Typically, the first spectral band and the second spectral band have a first bandwidth and a second bandwidth, respectively, the first bandwidth and the second bandwidth being of about 25 nm to about 100 nm. In a very specific embodiment of the invention, it was found that having the first bandwidth and the second bandwidth each of about 50 nm produced useful results.

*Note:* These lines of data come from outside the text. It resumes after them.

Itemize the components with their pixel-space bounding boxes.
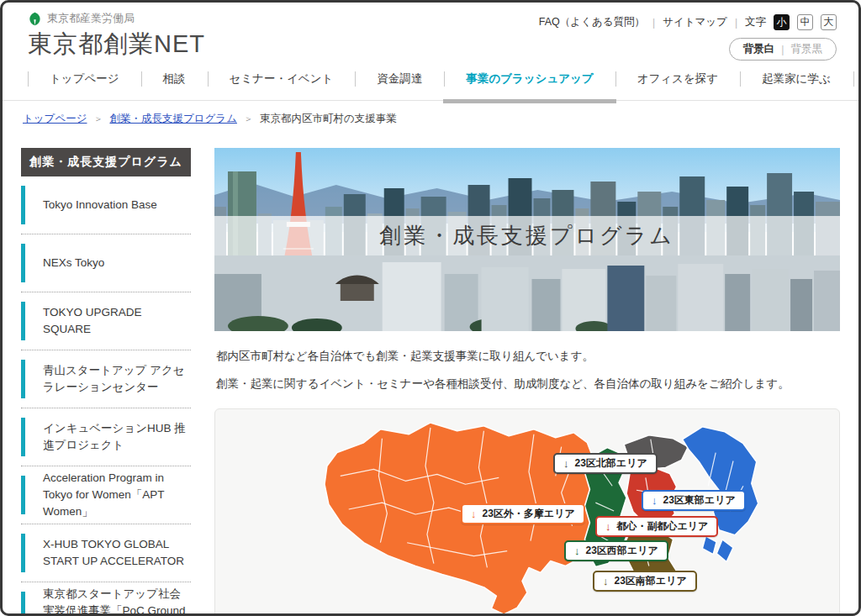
down-arrow-icon: ↓ — [563, 457, 569, 470]
nav-item-brushup-label: 事業のブラッシュアップ — [466, 72, 593, 85]
hero-title: 創業・成長支援プログラム — [379, 223, 673, 248]
site-logo[interactable]: 東京都産業労働局 東京都創業NET — [28, 11, 205, 61]
sidebar-item-incubation-hub[interactable]: インキュベーションHUB 推進プロジェクト — [21, 408, 191, 466]
agency-row: 東京都産業労働局 — [28, 11, 205, 26]
nav-item-seminar[interactable]: セミナー・イベント — [208, 66, 356, 92]
sidebar-item-x-hub-tokyo[interactable]: X-HUB TOKYO GLOBAL START UP ACCELERATOR — [21, 524, 191, 582]
down-arrow-icon: ↓ — [574, 545, 580, 557]
font-size-small-button[interactable]: 小 — [774, 14, 790, 30]
down-arrow-icon: ↓ — [603, 575, 609, 587]
sidebar-item-tokyo-innovation-base[interactable]: Tokyo Innovation Base — [21, 176, 191, 234]
sidebar-item-apt-women[interactable]: Acceleration Program in Tokyo for Women「… — [21, 466, 191, 524]
background-toggle: 背景白 | 背景黒 — [729, 38, 837, 61]
sidebar-item-tokyo-upgrade-square[interactable]: TOKYO UPGRADE SQUARE — [21, 292, 191, 350]
breadcrumb-link-top[interactable]: トップページ — [23, 112, 87, 126]
main-column: 創業・成長支援プログラム — [214, 148, 840, 616]
map-label-east[interactable]: ↓ 23区東部エリア — [642, 490, 746, 511]
global-nav-list: トップページ 相談 セミナー・イベント 資金調達 事業のブラッシュアップ オフィ… — [3, 66, 858, 101]
sidebar-list: Tokyo Innovation Base NEXs Tokyo TOKYO U… — [21, 176, 191, 616]
content-area: 創業・成長支援プログラム Tokyo Innovation Base NEXs … — [3, 148, 858, 616]
sidebar-item-aoyama-accelerator[interactable]: 青山スタートアップ アクセラレーションセンター — [21, 350, 191, 408]
browser-frame: 東京都産業労働局 東京都創業NET FAQ（よくある質問） | サイトマップ |… — [0, 0, 861, 616]
global-nav: トップページ 相談 セミナー・イベント 資金調達 事業のブラッシュアップ オフィ… — [3, 66, 858, 101]
intro-line-1: 都内区市町村など各自治体でも創業・起業支援事業に取り組んでいます。 — [216, 346, 838, 366]
site-title[interactable]: 東京都創業NET — [28, 28, 205, 61]
map-label-north[interactable]: ↓ 23区北部エリア — [553, 453, 658, 474]
map-label-text: 23区北部エリア — [575, 456, 647, 471]
font-size-large-button[interactable]: 大 — [821, 14, 837, 30]
sidebar-item-nexs-tokyo[interactable]: NEXs Tokyo — [21, 234, 191, 292]
breadcrumb-separator: ＞ — [93, 113, 103, 125]
nav-item-funding[interactable]: 資金調達 — [355, 66, 444, 92]
map-region-east-island1[interactable] — [702, 535, 716, 554]
nav-item-brushup-active[interactable]: 事業のブラッシュアップ — [444, 66, 615, 92]
utility-separator: | — [652, 17, 655, 29]
font-size-medium-button[interactable]: 中 — [797, 14, 813, 30]
hero-image: 創業・成長支援プログラム — [214, 148, 840, 331]
sidebar-item-poc-ground-tokyo[interactable]: 東京都スタートアップ社会実装促進事業「PoC Ground Tokyo」 — [21, 582, 191, 616]
background-white-button[interactable]: 背景白 — [743, 42, 775, 56]
map-region-east-island2[interactable] — [716, 539, 733, 561]
sidebar-item-label: NEXs Tokyo — [43, 255, 108, 271]
down-arrow-icon: ↓ — [605, 520, 611, 533]
toggle-separator: | — [781, 44, 784, 55]
hero-skyline-illustration: 創業・成長支援プログラム — [214, 148, 840, 331]
sidebar-item-label: Acceleration Program in Tokyo for Women「… — [43, 470, 191, 521]
map-label-south[interactable]: ↓ 23区南部エリア — [593, 571, 697, 592]
sidebar-item-label: インキュベーションHUB 推進プロジェクト — [43, 420, 191, 455]
map-label-text: 23区南部エリア — [615, 574, 687, 588]
agency-name: 東京都産業労働局 — [47, 11, 135, 26]
intro-text: 都内区市町村など各自治体でも創業・起業支援事業に取り組んでいます。 創業・起業に… — [216, 346, 838, 395]
tokyo-area-map: ↓ 23区北部エリア ↓ 23区東部エリア ↓ 23区外・多摩エリア ↓ 都心・… — [214, 408, 840, 616]
faq-link[interactable]: FAQ（よくある質問） — [539, 15, 645, 29]
sidebar-title: 創業・成長支援プログラム — [21, 148, 191, 176]
sidebar-item-label: 東京都スタートアップ社会実装促進事業「PoC Ground Tokyo」 — [43, 586, 191, 616]
utility-separator: | — [735, 17, 737, 29]
intro-line-2: 創業・起業に関するイベント・セミナーや各種相談受付、助成制度など、各自治体の取り… — [216, 374, 838, 394]
down-arrow-icon: ↓ — [471, 508, 477, 520]
breadcrumb-current: 東京都内区市町村の支援事業 — [260, 112, 397, 126]
header-utilities: FAQ（よくある質問） | サイトマップ | 文字 小 中 大 背景白 | 背景… — [539, 14, 837, 61]
nav-item-consult[interactable]: 相談 — [141, 66, 208, 92]
foreground-city — [214, 255, 840, 331]
map-label-text: 23区東部エリア — [663, 493, 736, 508]
sidebar-item-label: Tokyo Innovation Base — [43, 197, 161, 213]
breadcrumb: トップページ ＞ 創業・成長支援プログラム ＞ 東京都内区市町村の支援事業 — [3, 101, 858, 126]
breadcrumb-separator: ＞ — [244, 113, 253, 125]
sidebar-item-label: TOKYO UPGRADE SQUARE — [43, 304, 191, 339]
nav-item-top[interactable]: トップページ — [28, 66, 141, 92]
map-label-text: 23区西部エリア — [586, 544, 658, 558]
active-tab-underline — [443, 99, 615, 103]
sidebar-item-label: 青山スタートアップ アクセラレーションセンター — [43, 362, 191, 397]
sidebar: 創業・成長支援プログラム Tokyo Innovation Base NEXs … — [21, 148, 191, 616]
sidebar-item-label: X-HUB TOKYO GLOBAL START UP ACCELERATOR — [43, 536, 191, 571]
nav-item-office[interactable]: オフィスを探す — [615, 66, 740, 92]
map-label-text: 都心・副都心エリア — [617, 519, 709, 534]
map-label-west[interactable]: ↓ 23区西部エリア — [564, 540, 668, 561]
down-arrow-icon: ↓ — [652, 494, 658, 507]
map-label-tama[interactable]: ↓ 23区外・多摩エリア — [461, 503, 585, 524]
breadcrumb-link-program[interactable]: 創業・成長支援プログラム — [109, 112, 236, 126]
map-label-text: 23区外・多摩エリア — [483, 507, 575, 521]
sitemap-link[interactable]: サイトマップ — [663, 15, 727, 29]
site-header: 東京都産業労働局 東京都創業NET FAQ（よくある質問） | サイトマップ |… — [3, 3, 858, 65]
tokyo-metropolitan-leaf-icon — [28, 12, 42, 26]
background-black-button[interactable]: 背景黒 — [791, 42, 823, 56]
font-size-label: 文字 — [745, 15, 766, 29]
map-label-center[interactable]: ↓ 都心・副都心エリア — [595, 516, 718, 537]
nav-item-entrepreneurs[interactable]: 起業家に学ぶ — [740, 66, 853, 92]
utility-links-row: FAQ（よくある質問） | サイトマップ | 文字 小 中 大 — [539, 14, 837, 30]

It was found that unexpectedly, the fluorescence spectrum of di-4-ANEPPDHQ is characterizable as containing a number of spectral peaks, and not only arbitrary bands of fluorescence, which provides additional information useful for characterizing the cell membrane order. In a specific example of the invention, these peaks are used to divide the fluorescence spectrum in five spectral bands centered respectively on a respective central wavelength of about 530 nm, about 560 nm, about 585 nm, about 615, nm and about 645 nm and having respective bandwidths of about 30 nm, about 30 nm, about 20 nm, about 30 nm and about 30 nm, the fluorescence spectrum defining also a sixth spectral band including wavelengths longer or equal than about 660 nm, the five spectral bands and the sixth spectral band defining together six spectral bands. In these embodiments, computing the spectral signature includes computing a respective intensity of the fluorescence spectrum in at least three of the six spectral bands.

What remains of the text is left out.